= Beginning of Section =

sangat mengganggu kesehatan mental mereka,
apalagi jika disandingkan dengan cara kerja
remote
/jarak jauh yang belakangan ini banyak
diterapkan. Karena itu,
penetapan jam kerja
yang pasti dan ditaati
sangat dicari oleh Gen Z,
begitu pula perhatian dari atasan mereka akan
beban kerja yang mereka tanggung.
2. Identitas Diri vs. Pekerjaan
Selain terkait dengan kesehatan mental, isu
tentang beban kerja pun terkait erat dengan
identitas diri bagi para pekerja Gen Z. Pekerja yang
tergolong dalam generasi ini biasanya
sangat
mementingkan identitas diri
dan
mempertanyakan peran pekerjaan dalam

= End of Section =
= Beginning of Section =

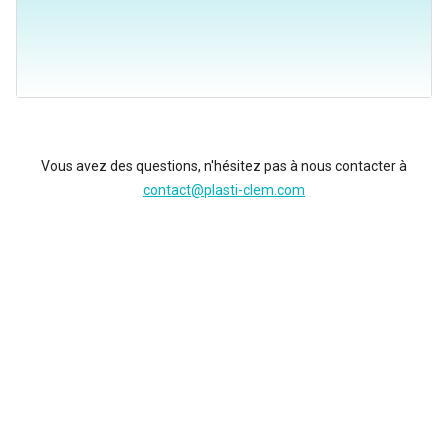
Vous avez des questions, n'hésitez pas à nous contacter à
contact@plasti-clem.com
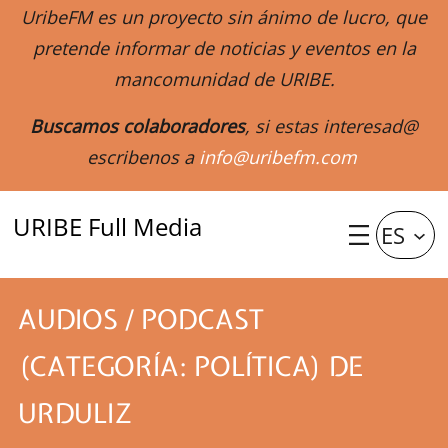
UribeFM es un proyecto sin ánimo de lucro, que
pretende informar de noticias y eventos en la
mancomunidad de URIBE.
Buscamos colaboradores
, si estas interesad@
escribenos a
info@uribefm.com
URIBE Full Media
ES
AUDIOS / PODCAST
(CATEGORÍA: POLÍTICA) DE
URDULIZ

= End of Section =
= Beginning of Section =

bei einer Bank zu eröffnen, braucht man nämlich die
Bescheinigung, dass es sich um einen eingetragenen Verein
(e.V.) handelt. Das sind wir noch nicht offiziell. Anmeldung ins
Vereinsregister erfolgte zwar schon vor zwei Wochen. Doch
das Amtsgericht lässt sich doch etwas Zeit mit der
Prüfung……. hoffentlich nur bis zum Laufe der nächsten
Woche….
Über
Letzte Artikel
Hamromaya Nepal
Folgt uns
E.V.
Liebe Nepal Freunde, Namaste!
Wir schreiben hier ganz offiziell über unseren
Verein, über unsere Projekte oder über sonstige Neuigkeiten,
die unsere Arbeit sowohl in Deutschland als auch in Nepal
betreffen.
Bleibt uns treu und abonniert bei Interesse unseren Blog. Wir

= End of Section =

• [Work instructions]:
Each line in the entries above, starting at the line with "begitu pula perhatian dari atasan mereka akan" and ending at the line with "identitas diri bagi", is to be printed exactly, and only those lines.

• [Solved problem]:
begitu pula perhatian dari atasan mereka akan
beban kerja yang mereka tanggung.
2. Identitas Diri vs. Pekerjaan
Selain terkait dengan kesehatan mental, isu
tentang beban kerja pun terkait erat dengan
identitas diri bagi para pekerja Gen Z. Pekerja yang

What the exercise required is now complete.